At a conference at which I was speaking, I posed the question how many of you in the audience chose procurement as a profession? Specifically, did you consciously say I want to be in purchasing or, did you just sort of fall into it?
Not surprisingly, the vast majority indicated that they just sort of ended up in purchasing as opposed to choosing it as a career.
I then asked, if you had to do it all over again, how many would have made the decision to pursue another career path. Or to put it another way, how many would have made the decision to chose a career other than procurement.
50% responded that they would in fact have pursued a career path other than procurement.
What is even more notable, is that the response was almost identical with another audience of similar size, during a different session.
While somewhat surprising, the above revelations were also quite disconcerting.
In an effort to get a better understanding of what this 50% actually means, I did some research into what I will call the discontentment factor, in other professions.
For example, a January 11th, 2015 Forbes article titled 1 In 4 New Doctors Would Change Careers If They Could Start Over, reported that 25% of new physicians would choose another field if they could. The reason given as being “paramount” for their second thoughts, centered around whether or not they would “have a life” outside of the profession.
In addition to the above findings, the article also refers to a 2015 survey of residents in their final year, in which said residents indicated that they would rather go for the security of a 9 to 5 employment position with a salary, as opposed to launching their own private practices.
Given that procurement professionals are for the most part working in a 9 to 5 capacity and, have an employment salary, the 50% figure is even more perplexing.
If job security is not the issue with procurement pros, then what is?
When I asked those in the audience why they would choose a different career path, one of the more prevalent answers I received was the feeling that their contributions did not make a difference. There were also those from within the public sector who expressed frustration with the bureaucracy that, for the most part, prevented them from doing what they believed was the best job possible.
Once again, a certain level of job dissatisfaction within any sector is nothing new. However, the 50% number should be of concern to those occupying the executive suite both within, and external to the procurement industry. After all, it is hard to operate at maximum capacity when half your team is disenchanted and/or disengaged.
Besides ascertaining if there is a general malaise across the board -or if the response was an unusual blip that was confined to these specific audiences, another important question that needs to be asked (and answered) is simply this; what has to be done going forward?

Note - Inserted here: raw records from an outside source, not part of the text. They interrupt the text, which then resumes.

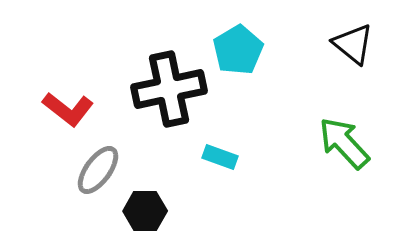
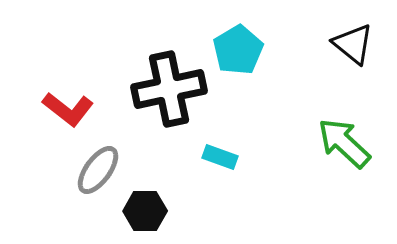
green arrow: rotated 4 degrees counterclockwise
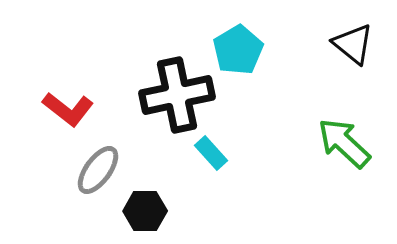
black cross: moved 8 px right, 6 px down
cyan rectangle: moved 9 px left, 4 px up; rotated 28 degrees clockwise
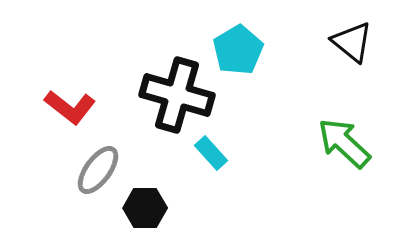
black triangle: moved 1 px left, 2 px up
black cross: rotated 28 degrees clockwise
red L-shape: moved 2 px right, 2 px up
black hexagon: moved 3 px up
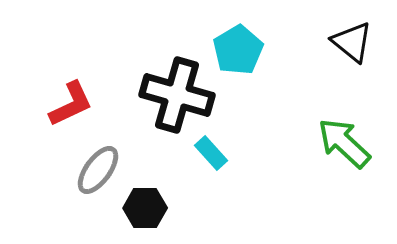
red L-shape: moved 1 px right, 3 px up; rotated 63 degrees counterclockwise
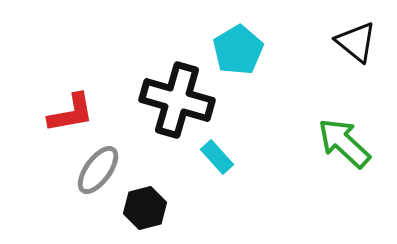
black triangle: moved 4 px right
black cross: moved 5 px down
red L-shape: moved 9 px down; rotated 15 degrees clockwise
cyan rectangle: moved 6 px right, 4 px down
black hexagon: rotated 15 degrees counterclockwise
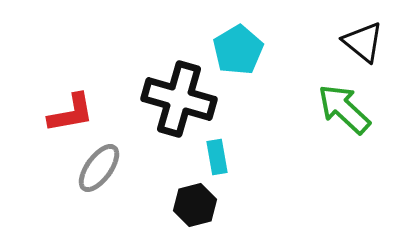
black triangle: moved 7 px right
black cross: moved 2 px right, 1 px up
green arrow: moved 34 px up
cyan rectangle: rotated 32 degrees clockwise
gray ellipse: moved 1 px right, 2 px up
black hexagon: moved 50 px right, 3 px up
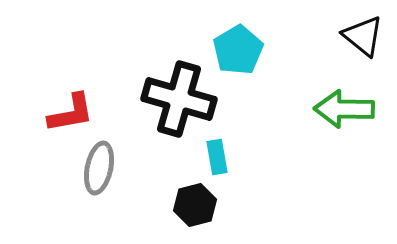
black triangle: moved 6 px up
green arrow: rotated 42 degrees counterclockwise
gray ellipse: rotated 24 degrees counterclockwise
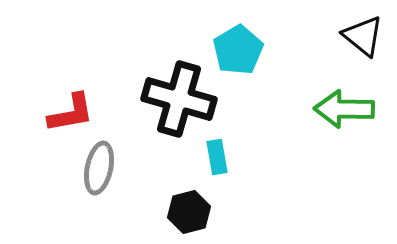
black hexagon: moved 6 px left, 7 px down
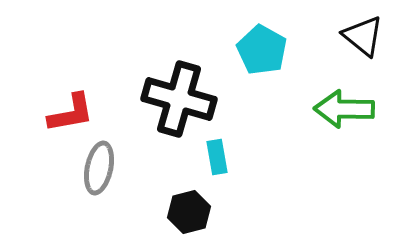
cyan pentagon: moved 24 px right; rotated 12 degrees counterclockwise
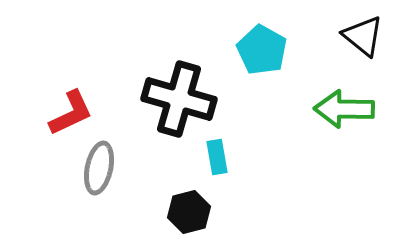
red L-shape: rotated 15 degrees counterclockwise
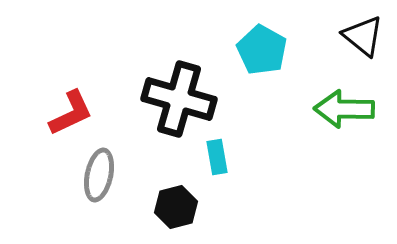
gray ellipse: moved 7 px down
black hexagon: moved 13 px left, 5 px up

This is a particularly important question given the up and coming generation’s mobility i.e. willingness to change jobs or even careers.
The fact is that if 50% of those in our profession regret their being in it, industry leaders have to find a way to either reengage and re-energize this group, or move to replace them. Of course the latter only makes sense if in replacing them, they understand why the other 50% are satisfied with their career choice, and seek to hire those who fall into this category.